## PROBLEM TO WORK ON
What you return should match the data exactly, from the first line to the last.

DATA EXTRACT START

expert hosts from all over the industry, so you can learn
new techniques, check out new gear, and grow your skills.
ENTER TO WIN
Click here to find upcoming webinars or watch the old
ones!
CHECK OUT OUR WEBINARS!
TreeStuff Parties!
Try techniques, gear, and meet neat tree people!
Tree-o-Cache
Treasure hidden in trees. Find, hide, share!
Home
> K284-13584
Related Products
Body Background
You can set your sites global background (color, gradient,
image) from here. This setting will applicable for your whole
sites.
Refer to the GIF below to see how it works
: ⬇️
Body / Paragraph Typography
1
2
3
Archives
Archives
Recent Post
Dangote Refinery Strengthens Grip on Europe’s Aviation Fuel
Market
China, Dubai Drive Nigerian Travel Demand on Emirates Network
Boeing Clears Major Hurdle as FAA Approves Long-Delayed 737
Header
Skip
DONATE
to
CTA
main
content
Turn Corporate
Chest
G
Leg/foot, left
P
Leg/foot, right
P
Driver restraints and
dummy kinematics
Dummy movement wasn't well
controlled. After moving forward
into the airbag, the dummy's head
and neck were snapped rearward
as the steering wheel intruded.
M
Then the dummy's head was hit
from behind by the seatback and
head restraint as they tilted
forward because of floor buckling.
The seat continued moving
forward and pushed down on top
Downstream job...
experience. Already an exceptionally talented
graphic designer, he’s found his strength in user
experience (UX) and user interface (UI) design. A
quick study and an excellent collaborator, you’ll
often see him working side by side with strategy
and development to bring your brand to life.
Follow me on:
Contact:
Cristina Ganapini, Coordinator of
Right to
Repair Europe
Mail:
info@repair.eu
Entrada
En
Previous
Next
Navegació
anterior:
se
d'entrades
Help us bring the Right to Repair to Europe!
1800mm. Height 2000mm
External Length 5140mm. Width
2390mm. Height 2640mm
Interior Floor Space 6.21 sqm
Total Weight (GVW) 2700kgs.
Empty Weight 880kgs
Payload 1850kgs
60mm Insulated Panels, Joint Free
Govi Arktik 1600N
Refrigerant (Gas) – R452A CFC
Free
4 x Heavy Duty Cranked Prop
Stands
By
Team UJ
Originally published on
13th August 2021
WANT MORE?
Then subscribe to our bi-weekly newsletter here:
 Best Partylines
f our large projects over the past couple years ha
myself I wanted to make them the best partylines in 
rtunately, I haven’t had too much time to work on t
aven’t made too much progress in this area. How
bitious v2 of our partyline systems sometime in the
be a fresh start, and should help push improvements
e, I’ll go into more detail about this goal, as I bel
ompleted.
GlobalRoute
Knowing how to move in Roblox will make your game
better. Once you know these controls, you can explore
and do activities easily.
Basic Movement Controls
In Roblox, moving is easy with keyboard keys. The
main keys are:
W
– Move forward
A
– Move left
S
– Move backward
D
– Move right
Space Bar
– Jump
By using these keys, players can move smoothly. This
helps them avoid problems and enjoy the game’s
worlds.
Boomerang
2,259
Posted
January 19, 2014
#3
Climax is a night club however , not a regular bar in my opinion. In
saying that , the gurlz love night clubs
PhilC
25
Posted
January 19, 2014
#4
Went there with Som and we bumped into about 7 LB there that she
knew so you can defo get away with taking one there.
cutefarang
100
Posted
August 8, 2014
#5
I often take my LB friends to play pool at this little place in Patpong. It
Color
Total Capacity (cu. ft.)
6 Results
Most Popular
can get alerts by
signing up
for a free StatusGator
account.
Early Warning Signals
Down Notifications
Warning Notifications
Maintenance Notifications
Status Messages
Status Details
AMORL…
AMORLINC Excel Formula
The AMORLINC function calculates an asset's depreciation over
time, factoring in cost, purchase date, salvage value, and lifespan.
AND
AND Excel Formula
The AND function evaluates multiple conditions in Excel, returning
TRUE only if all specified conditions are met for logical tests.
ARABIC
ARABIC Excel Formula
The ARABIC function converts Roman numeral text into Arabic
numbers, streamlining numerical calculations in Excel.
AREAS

DATA EXTRACT END

## THE ANSWER
expert hosts from all over the industry, so you can learn
new techniques, check out new gear, and grow your skills.
ENTER TO WIN
Click here to find upcoming webinars or watch the old
ones!
CHECK OUT OUR WEBINARS!
TreeStuff Parties!
Try techniques, gear, and meet neat tree people!
Tree-o-Cache
Treasure hidden in trees. Find, hide, share!
Home
> K284-13584
Related Products
Body Background
You can set your sites global background (color, gradient,
image) from here. This setting will applicable for your whole
sites.
Refer to the GIF below to see how it works
: ⬇️
Body / Paragraph Typography
1
2
3
Archives
Archives
Recent Post
Dangote Refinery Strengthens Grip on Europe’s Aviation Fuel
Market
China, Dubai Drive Nigerian Travel Demand on Emirates Network
Boeing Clears Major Hurdle as FAA Approves Long-Delayed 737
Header
Skip
DONATE
to
CTA
main
content
Turn Corporate
Chest
G
Leg/foot, left
P
Leg/foot, right
P
Driver restraints and
dummy kinematics
Dummy movement wasn't well
controlled. After moving forward
into the airbag, the dummy's head
and neck were snapped rearward
as the steering wheel intruded.
M
Then the dummy's head was hit
from behind by the seatback and
head restraint as they tilted
forward because of floor buckling.
The seat continued moving
forward and pushed down on top
Downstream job...
experience. Already an exceptionally talented
graphic designer, he’s found his strength in user
experience (UX) and user interface (UI) design. A
quick study and an excellent collaborator, you’ll
often see him working side by side with strategy
and development to bring your brand to life.
Follow me on:
Contact:
Cristina Ganapini, Coordinator of
Right to
Repair Europe
Mail:
info@repair.eu
Entrada
En
Previous
Next
Navegació
anterior:
se
d'entrades
Help us bring the Right to Repair to Europe!
1800mm. Height 2000mm
External Length 5140mm. Width
2390mm. Height 2640mm
Interior Floor Space 6.21 sqm
Total Weight (GVW) 2700kgs.
Empty Weight 880kgs
Payload 1850kgs
60mm Insulated Panels, Joint Free
Govi Arktik 1600N
Refrigerant (Gas) – R452A CFC
Free
4 x Heavy Duty Cranked Prop
Stands
By
Team UJ
Originally published on
13th August 2021
WANT MORE?
Then subscribe to our bi-weekly newsletter here:
 Best Partylines
f our large projects over the past couple years ha
myself I wanted to make them the best partylines in 
rtunately, I haven’t had too much time to work on t
aven’t made too much progress in this area. How
bitious v2 of our partyline systems sometime in the
be a fresh start, and should help push improvements
e, I’ll go into more detail about this goal, as I bel
ompleted.
GlobalRoute
Knowing how to move in Roblox will make your game
better. Once you know these controls, you can explore
and do activities easily.
Basic Movement Controls
In Roblox, moving is easy with keyboard keys. The
main keys are:
W
– Move forward
A
– Move left
S
– Move backward
D
– Move right
Space Bar
– Jump
By using these keys, players can move smoothly. This
helps them avoid problems and enjoy the game’s
worlds.
Boomerang
2,259
Posted
January 19, 2014
#3
Climax is a night club however , not a regular bar in my opinion. In
saying that , the gurlz love night clubs
PhilC
25
Posted
January 19, 2014
#4
Went there with Som and we bumped into about 7 LB there that she
knew so you can defo get away with taking one there.
cutefarang
100
Posted
August 8, 2014
#5
I often take my LB friends to play pool at this little place in Patpong. It
Color
Total Capacity (cu. ft.)
6 Results
Most Popular
can get alerts by
signing up
for a free StatusGator
account.
Early Warning Signals
Down Notifications
Warning Notifications
Maintenance Notifications
Status Messages
Status Details
AMORL…
AMORLINC Excel Formula
The AMORLINC function calculates an asset's depreciation over
time, factoring in cost, purchase date, salvage value, and lifespan.
AND
AND Excel Formula
The AND function evaluates multiple conditions in Excel, returning
TRUE only if all specified conditions are met for logical tests.
ARABIC
ARABIC Excel Formula
The ARABIC function converts Roman numeral text into Arabic
numbers, streamlining numerical calculations in Excel.
AREAS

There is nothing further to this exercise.